Task directions> Please copy every line from the following entries in which the word "chevron" appears.
····················
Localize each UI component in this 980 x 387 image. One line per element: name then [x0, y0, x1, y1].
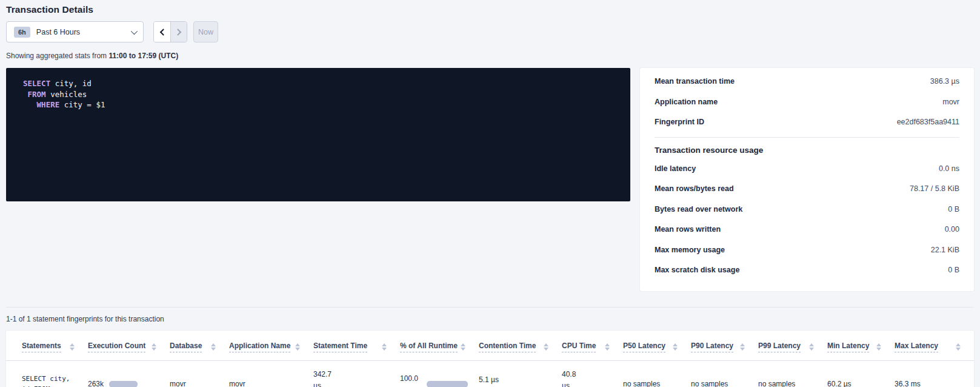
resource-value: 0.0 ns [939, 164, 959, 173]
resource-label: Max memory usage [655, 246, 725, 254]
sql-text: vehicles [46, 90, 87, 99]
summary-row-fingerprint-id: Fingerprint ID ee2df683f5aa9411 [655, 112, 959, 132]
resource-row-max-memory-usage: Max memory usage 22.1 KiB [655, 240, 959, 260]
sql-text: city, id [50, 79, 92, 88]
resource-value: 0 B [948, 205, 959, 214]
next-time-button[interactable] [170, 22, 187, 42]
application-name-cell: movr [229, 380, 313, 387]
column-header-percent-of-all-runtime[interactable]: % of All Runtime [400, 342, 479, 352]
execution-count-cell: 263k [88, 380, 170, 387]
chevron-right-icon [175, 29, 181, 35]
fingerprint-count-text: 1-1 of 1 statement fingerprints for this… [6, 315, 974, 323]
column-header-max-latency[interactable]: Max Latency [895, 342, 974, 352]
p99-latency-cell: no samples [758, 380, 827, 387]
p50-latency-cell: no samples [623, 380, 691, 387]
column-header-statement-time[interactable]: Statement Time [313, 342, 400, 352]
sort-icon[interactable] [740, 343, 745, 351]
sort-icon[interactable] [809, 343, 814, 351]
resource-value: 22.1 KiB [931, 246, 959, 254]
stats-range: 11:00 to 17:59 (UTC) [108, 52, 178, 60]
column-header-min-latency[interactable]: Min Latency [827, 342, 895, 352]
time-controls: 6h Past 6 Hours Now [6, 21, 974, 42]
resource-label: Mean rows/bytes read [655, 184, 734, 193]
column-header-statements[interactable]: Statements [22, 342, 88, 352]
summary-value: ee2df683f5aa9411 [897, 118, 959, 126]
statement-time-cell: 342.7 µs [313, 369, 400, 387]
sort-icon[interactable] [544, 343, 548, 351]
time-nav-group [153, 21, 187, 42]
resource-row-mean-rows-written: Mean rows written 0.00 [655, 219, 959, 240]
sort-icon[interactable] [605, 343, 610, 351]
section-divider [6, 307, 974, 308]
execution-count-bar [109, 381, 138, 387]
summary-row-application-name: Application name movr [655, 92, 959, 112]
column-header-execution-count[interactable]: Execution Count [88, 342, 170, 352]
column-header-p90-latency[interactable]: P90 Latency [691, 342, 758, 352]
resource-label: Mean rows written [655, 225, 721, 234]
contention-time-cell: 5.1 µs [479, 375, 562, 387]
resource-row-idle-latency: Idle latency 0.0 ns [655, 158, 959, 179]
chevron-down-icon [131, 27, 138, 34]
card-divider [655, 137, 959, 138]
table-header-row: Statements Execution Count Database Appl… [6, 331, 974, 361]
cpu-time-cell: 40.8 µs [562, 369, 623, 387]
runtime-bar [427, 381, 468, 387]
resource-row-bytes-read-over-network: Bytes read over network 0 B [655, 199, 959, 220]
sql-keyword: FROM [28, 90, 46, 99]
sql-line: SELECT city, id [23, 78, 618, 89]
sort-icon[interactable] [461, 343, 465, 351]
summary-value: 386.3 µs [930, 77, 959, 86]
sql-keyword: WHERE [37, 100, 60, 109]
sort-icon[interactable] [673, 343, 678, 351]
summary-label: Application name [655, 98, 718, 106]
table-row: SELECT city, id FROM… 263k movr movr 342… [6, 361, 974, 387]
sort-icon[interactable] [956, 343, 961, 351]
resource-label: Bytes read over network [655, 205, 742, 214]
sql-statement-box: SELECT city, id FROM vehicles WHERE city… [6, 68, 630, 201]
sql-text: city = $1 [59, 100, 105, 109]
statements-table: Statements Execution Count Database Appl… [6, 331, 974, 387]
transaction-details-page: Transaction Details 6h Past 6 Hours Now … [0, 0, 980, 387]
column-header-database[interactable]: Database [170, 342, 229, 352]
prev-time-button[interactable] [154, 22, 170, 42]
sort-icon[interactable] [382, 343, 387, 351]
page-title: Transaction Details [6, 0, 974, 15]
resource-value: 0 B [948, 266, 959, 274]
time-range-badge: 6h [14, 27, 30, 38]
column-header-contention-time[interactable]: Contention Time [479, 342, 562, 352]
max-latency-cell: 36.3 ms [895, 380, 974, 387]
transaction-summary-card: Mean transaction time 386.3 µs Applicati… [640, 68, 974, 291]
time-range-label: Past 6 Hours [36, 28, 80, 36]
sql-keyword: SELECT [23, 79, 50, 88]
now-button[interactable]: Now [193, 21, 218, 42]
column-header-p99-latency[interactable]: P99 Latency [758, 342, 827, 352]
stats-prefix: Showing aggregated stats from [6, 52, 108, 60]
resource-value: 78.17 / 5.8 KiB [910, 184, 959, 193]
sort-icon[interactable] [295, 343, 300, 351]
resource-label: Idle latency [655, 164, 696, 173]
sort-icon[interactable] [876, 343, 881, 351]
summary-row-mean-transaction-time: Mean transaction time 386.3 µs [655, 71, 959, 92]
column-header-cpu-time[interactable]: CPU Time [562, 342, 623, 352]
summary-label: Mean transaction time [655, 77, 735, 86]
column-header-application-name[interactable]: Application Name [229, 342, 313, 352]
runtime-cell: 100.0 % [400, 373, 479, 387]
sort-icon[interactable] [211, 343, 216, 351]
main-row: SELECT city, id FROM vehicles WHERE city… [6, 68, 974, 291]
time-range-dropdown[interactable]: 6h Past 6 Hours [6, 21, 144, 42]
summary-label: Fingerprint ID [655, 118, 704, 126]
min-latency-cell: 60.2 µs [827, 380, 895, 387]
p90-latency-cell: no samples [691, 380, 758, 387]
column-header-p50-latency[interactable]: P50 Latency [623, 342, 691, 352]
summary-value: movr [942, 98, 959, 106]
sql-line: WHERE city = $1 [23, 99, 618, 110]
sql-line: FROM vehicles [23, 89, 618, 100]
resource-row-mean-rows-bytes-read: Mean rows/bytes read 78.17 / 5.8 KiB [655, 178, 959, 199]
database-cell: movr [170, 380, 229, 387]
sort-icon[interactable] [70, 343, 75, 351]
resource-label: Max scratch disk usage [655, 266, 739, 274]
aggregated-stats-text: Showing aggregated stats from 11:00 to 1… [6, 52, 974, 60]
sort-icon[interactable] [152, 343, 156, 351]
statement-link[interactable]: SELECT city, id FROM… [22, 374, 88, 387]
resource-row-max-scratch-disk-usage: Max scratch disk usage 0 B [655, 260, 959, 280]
····················
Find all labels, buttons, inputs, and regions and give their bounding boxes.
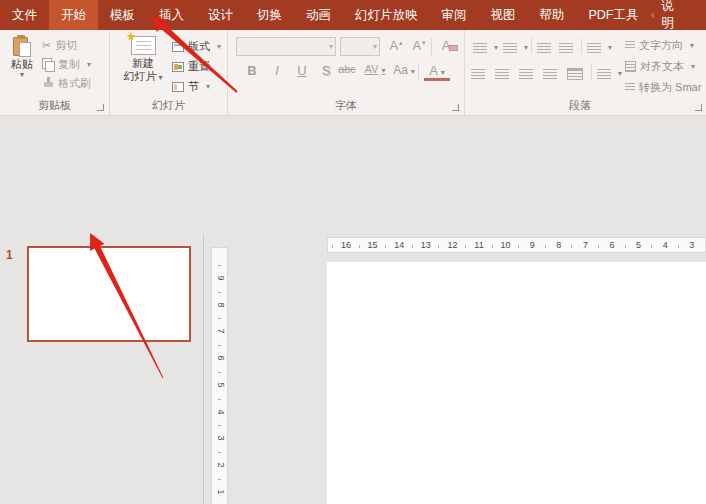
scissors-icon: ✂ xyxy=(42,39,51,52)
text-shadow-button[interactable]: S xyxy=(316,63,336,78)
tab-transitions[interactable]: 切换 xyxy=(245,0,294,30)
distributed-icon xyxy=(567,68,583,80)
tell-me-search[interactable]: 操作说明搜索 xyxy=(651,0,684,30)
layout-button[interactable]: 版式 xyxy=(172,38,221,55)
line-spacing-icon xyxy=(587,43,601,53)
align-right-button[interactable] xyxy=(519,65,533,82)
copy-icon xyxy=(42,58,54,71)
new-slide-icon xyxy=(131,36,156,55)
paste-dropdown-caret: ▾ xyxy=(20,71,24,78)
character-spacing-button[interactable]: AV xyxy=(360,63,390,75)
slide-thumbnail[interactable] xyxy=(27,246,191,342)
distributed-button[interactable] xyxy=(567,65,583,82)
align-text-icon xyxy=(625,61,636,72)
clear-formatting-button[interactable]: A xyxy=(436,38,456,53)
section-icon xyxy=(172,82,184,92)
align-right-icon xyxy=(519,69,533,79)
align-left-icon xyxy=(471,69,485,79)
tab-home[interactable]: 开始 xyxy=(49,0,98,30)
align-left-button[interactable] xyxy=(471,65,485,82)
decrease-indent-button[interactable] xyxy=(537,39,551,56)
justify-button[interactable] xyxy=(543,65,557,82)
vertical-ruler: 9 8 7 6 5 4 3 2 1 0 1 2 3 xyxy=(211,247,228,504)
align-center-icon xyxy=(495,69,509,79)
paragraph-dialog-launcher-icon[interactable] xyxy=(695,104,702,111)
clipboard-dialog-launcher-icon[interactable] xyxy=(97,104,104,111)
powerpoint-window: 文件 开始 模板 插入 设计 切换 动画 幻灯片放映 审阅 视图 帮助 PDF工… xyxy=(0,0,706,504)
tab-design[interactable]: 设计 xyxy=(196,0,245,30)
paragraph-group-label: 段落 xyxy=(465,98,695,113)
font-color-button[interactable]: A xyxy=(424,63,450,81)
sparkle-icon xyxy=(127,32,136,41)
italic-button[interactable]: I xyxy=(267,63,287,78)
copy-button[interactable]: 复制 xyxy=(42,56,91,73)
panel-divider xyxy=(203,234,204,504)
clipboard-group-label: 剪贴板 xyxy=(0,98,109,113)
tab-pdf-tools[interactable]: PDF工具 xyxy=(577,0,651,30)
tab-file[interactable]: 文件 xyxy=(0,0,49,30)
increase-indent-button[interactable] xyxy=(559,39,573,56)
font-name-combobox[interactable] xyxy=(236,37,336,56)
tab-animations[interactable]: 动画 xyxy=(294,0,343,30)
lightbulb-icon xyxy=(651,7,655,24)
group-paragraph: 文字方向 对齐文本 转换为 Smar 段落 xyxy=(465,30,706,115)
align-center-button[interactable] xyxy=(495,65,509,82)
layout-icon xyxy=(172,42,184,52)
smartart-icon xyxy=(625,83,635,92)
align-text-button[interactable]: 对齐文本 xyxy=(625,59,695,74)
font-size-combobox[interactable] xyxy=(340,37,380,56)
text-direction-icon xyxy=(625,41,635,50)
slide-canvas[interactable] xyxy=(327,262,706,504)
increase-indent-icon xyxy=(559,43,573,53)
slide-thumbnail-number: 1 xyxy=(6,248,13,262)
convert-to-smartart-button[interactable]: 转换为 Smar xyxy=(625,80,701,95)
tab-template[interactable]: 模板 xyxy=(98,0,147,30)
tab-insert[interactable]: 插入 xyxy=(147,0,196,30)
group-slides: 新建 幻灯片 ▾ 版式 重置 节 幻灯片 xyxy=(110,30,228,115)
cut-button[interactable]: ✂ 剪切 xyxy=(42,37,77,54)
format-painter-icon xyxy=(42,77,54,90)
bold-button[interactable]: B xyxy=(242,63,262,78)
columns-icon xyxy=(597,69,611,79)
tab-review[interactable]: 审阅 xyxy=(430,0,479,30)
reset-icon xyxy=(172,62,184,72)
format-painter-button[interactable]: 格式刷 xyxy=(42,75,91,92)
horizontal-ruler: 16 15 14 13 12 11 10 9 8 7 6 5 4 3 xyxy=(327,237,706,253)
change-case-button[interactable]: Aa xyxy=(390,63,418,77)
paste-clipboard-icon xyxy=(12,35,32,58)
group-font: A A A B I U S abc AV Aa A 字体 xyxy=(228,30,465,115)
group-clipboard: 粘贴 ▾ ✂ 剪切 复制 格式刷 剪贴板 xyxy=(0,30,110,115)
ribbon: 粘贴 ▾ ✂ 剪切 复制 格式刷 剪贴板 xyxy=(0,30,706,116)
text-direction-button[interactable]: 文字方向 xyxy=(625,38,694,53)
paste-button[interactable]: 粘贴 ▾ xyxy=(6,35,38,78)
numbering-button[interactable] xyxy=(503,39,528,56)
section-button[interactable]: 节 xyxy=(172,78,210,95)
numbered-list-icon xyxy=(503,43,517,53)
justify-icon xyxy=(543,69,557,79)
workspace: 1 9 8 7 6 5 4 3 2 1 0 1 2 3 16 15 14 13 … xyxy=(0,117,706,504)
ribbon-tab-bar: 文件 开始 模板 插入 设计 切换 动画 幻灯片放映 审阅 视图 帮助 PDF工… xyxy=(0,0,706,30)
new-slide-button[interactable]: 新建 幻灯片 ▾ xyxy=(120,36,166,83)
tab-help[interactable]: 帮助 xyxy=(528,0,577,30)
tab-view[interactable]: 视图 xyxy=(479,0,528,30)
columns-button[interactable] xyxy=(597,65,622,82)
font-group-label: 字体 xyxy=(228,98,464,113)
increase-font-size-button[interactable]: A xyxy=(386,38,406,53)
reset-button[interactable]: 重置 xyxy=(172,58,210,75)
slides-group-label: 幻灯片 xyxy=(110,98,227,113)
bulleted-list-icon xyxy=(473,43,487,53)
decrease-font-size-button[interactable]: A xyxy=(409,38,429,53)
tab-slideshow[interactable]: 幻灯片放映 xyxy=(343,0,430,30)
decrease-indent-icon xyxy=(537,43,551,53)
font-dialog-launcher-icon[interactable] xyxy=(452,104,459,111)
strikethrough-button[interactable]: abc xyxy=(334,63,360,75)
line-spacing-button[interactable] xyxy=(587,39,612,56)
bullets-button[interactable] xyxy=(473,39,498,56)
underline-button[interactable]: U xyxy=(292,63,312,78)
····················
Written response>
chevron-right-icon [175, 29, 181, 35]
chevron-down-icon [131, 27, 138, 34]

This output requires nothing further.